**What you have to do**.
Which lines run from the line with "Enameled Wire market: Reliable" through the line with "market segments, competitive" in the entries below? Print them exactly, both ends included, and nothing more.

###

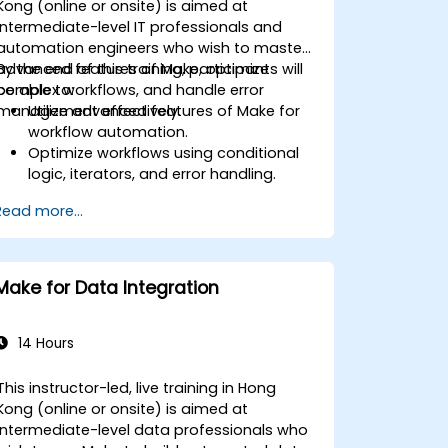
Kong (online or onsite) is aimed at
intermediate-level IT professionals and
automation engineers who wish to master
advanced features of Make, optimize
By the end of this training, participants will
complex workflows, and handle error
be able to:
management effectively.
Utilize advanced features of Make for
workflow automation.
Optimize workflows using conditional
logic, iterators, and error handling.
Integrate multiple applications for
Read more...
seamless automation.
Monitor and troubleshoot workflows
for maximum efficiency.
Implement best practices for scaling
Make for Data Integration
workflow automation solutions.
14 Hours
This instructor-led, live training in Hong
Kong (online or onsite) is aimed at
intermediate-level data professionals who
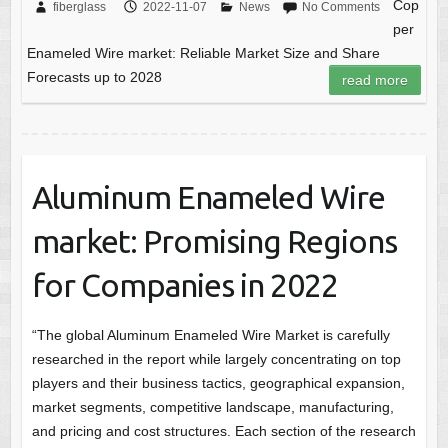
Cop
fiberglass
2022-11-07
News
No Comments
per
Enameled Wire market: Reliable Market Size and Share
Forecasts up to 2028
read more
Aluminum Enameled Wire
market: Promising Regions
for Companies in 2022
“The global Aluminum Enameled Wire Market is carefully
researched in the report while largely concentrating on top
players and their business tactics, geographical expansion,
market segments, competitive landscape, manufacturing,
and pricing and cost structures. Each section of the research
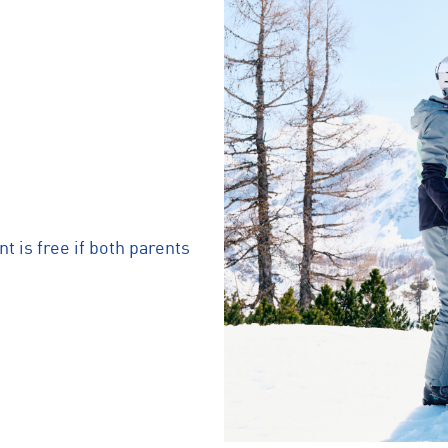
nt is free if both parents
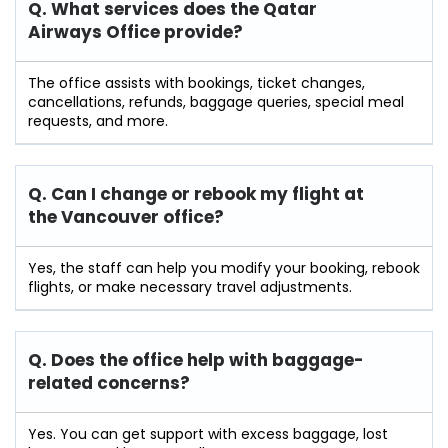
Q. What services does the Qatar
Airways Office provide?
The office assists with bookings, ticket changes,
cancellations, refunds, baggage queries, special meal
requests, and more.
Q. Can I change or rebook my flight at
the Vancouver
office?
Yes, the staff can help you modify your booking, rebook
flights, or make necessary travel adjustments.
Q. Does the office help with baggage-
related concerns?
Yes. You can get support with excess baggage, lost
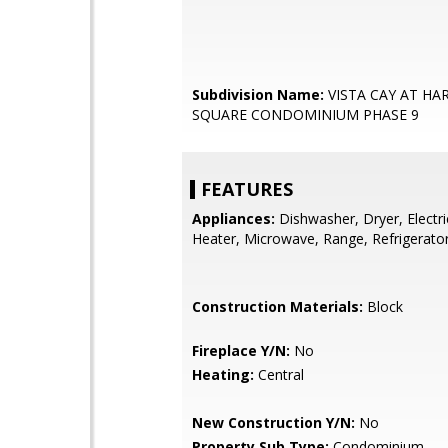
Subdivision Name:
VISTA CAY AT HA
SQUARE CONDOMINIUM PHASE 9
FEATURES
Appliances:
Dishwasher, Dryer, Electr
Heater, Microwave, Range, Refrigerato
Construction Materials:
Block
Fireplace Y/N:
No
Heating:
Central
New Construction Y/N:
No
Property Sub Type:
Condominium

###

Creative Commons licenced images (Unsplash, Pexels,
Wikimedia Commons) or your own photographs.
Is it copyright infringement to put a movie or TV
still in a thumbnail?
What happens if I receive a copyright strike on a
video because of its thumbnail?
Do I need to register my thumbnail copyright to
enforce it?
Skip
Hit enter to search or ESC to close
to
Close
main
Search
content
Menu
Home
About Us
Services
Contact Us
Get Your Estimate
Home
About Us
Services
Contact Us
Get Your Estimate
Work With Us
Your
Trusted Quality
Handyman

###

**Result**.
Enameled Wire market: Reliable Market Size and Share
Forecasts up to 2028
read more
Aluminum Enameled Wire
market: Promising Regions
for Companies in 2022
“The global Aluminum Enameled Wire Market is carefully
researched in the report while largely concentrating on top
players and their business tactics, geographical expansion,
market segments, competitive landscape, manufacturing,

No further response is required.